What does production-ready mean at OmiseGO?
We’re hard at work building the OmiseGO Network, but developing and launching a financial infrastructure that works is a process. But how do you define what ‘works?’ More specifically, how do we know what we put out will hold up?
To tell you more about what 'ready’ means to us, our Technical Product Manager, Pong, “Building a Product-Ready Layer-2 Solution” at Unblock Tokyo. The talk focused on three categories we believe a layer-2 solution like Plasma has to fulfill before being considered ‘production-ready.’
Special thanks to Norbert Gehrke for helping us transcribe the talk, which you can find below the video.
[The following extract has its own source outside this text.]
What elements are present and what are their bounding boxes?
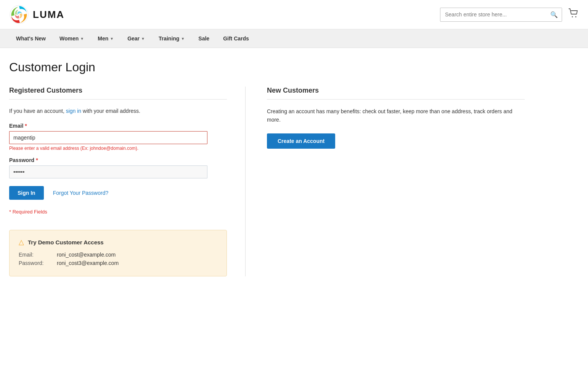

To start off, what is OmiseGO?
There are a lot of people who know us differently. Our enterprise partners know us for the eWallet suite, some know us through the ICO in 2017, and others know us for Plasma. To give you a better understanding of who we are, let me talk about our end-goal first.
Imagine I was from Taiwan. I have a mobile that allows me to do business at home, but as I get to Japan, I realize I can’t make transactions. As a person who owns stocks, bonds, or assets, going abroad and being unable to trade is where modern financial systems fail. Most of today’s financial services are in silos and not interoperable -- this is the core problem we’re trying to solve.
In other words, we’re trying to get to a point where we can have a fully-functioning global settlement system. We want to build a shared platform that can support any type of transaction with any type of asset, and service anyone from institutional traders to the average Joe.
When we started Omise, we were a payment gateway, quite like Stripe or PayPal. We quickly realized that transactions we process for our customers have to be done on existing providers, like the VISA network. There were few other institutions similar to them, and since all providers charge high middleman fees, our expenses rose.
The challenge was for us to figure out an alternative way to make transactions, one where a central counterparty didn’t charge us high fees. That’s when we came across Ethereum, and while we were excited, we knew scalability would be an issue.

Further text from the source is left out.